The fundamental theorem of algebra states that every polynomial of the form

$$p(z) = a_{n}z^{n} + a_{n-1}z^{n-1} + \dots + a_{1}z + a_{0}$$ where each $a_{n}$ is a complex number.

can be factored as

$$p(z) = a_{n}(z - z_{1})\cdot(z - z_{2})\cdots(z - z_{n-1})\cdot(z - z_{n})$$

for some choice of complex numbers $z_{1},\cdots,z_{n}$.

Now, this is equivalent to saying there precisely $n$ solutions which lie in the complex numbers to the equation $p(z) = 0$, so long as we agree to count solutions in terms of their multiplicity.

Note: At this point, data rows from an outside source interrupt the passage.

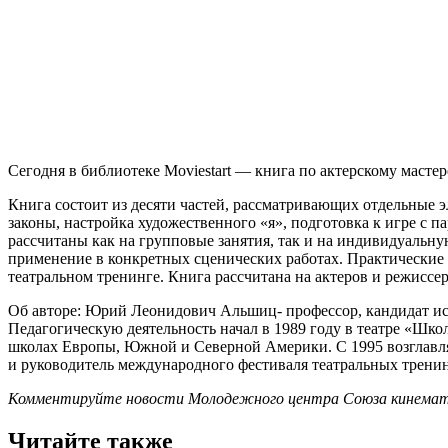
Сегодня в библиотеке Moviestart — книга по актерскому мастерс
Книга состоит из десяти частей, рассматривающих отдельные 
законы, настройка художественного «я», подготовка к игре с 
рассчитаны как на групповые занятия, так и на индивидуальн
применение в конкретных сценических работах. Практические
театральном тренинге. Книга рассчитана на актеров и режиссер
Об авторе: Юрий Леонидович Альшиц- профессор, кандидат ис
Педагогическую деятельность начал в 1989 году в театре «Шко
школах Европы, Южной и Северной Америки. С 1995 возглавля
и руководитель международного фестиваля театральных тре
Комментируйте новости Молодежного центра Союза кинемат
Читайте также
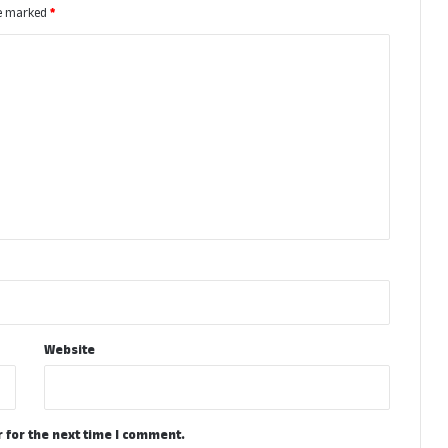
re marked
*
Website
 for the next time I comment.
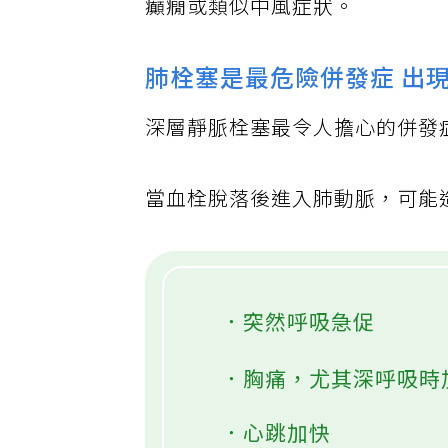
癲癇或類似中風症狀。
肺栓塞是最危險併發症 出
深層靜脈栓塞最令人擔心的併發
當血栓脫落後進入肺動脈，可能
．突然呼吸急促
．胸痛，尤其深呼吸時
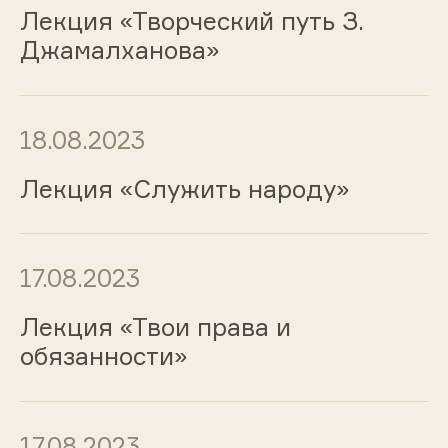
Лекция «Творческий путь З.
Джамалханова»
18.08.2023
Лекция «Служить народу»
17.08.2023
Лекция «Твои права и
обязанности»
17.08.2023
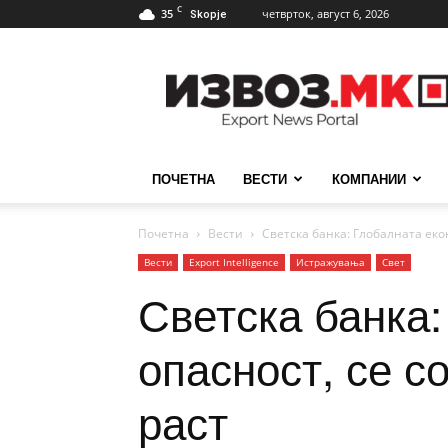
C
35
четврток, август 6, 2026
Skopje
ИзвозМК
ПОЧЕТНА
ВЕСТИ
КОМПАНИИ
Почетна
Вести
Светска банка: Глобалната екон
Вести
Еxport Intelligence
Истражувања
Свет
Светска банка:
опасност, се с
раст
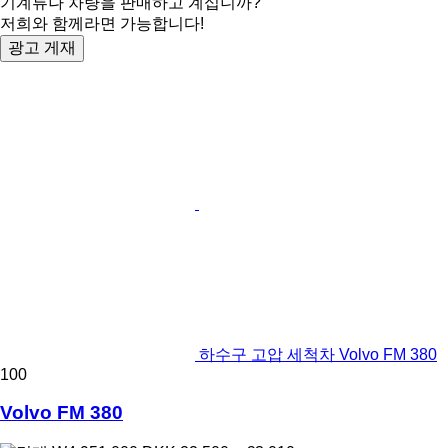
기계류나 차량을 판매하고 계십니까?
저희와 함께라면 가능합니다!
광고 게재
하수구 고압 세척차 Volvo FM 380
100
Volvo FM 380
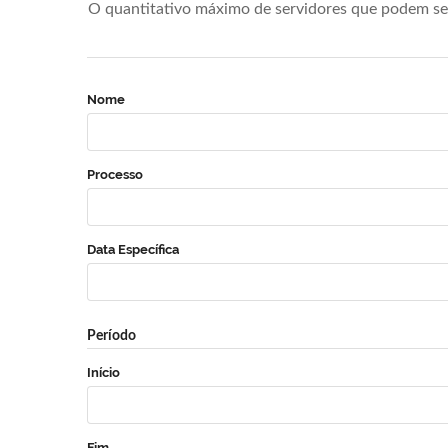
O quantitativo máximo de servidores que podem se 
Nome
Processo
Data Específica
Período
Início
Fim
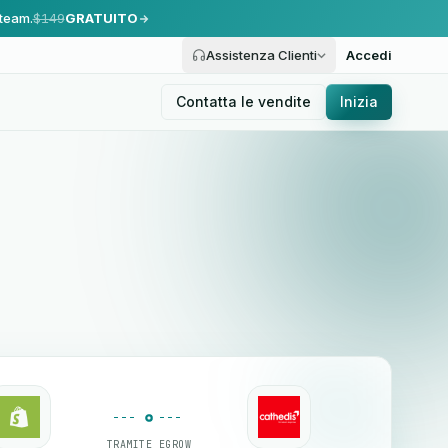
 team.
$149
GRATUITO
Assistenza Clienti
Accedi
Contatta le vendite
Inizia
TRAMITE EGROW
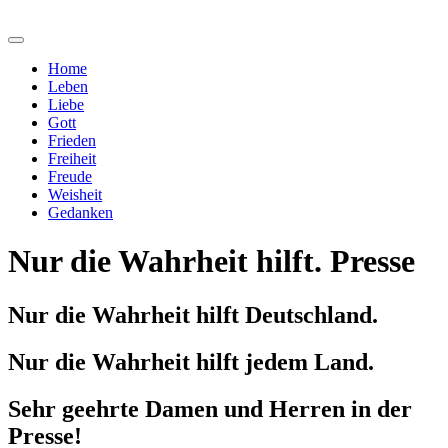
Home
Leben
Liebe
Gott
Frieden
Freiheit
Freude
Weisheit
Gedanken
Nur die Wahrheit hilft. Presse
Nur die Wahrheit hilft Deutschland.
Nur die Wahrheit hilft jedem Land.
Sehr geehrte Damen und Herren in der
Presse!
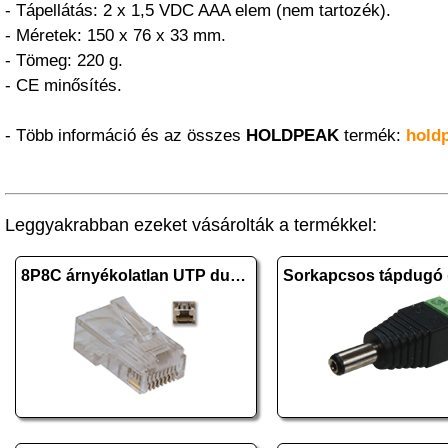
- Tápellátás: 2 x 1,5 VDC AAA elem (nem tartozék).
- Méretek: 150 x 76 x 33 mm.
- Tömeg: 220 g.
- CE minősítés.
- Több információ és az összes
HOLDPEAK
termék:
hold
Leggyakrabban ezeket vásárolták a termékkel:
8P8C árnyékolatlan UTP dugasz CAT.5 tömör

Your example shows there are other solutions which lie within the Quaternion field. Since not all of your solutions are complex numbers, there is no contradiction.

Hope that helps.


You already have plenty of answers, but I'd like to add some information in the hope that it might help other students, not only you. You wrote "I do know what [FTA] states: for any polynomial with degree $n$, there are exactly $n$ solutions (roots)." What you quoted here is not the FTA but rather the conclusion half of the FTA. You omitted the hypothesis half, which is that the coefficients of the polynomial and the roots that are being counted are complex numbers. As the other answers have explained, the hypothesis is not satisfied when you're dealing with quaternions, as these are not complex numbers, so there's no reason to expect the conclusion to be true. The reason I'm rehashing this information is that your problem here is one that I've seen very often in teaching various levels of mathematics: a tendency to pay attention only to the conclusion of a theorem, ignoring the hypothesis. Some students seem to feel that the hypothesis is there only because mathematicians like to make theorems look complicated. As you found here, the hypothesis is there because we like to make theorems be correct; if you omit (or ignore) the hypothesis, you get false statements, like the statement that quadratic polynomials should have only two quaternion roots. So the moral of this sermon is that, when learning a theorem, you need to learn the whole theorem, hypothesis and conclusion. Learning only the conclusion leads to errors.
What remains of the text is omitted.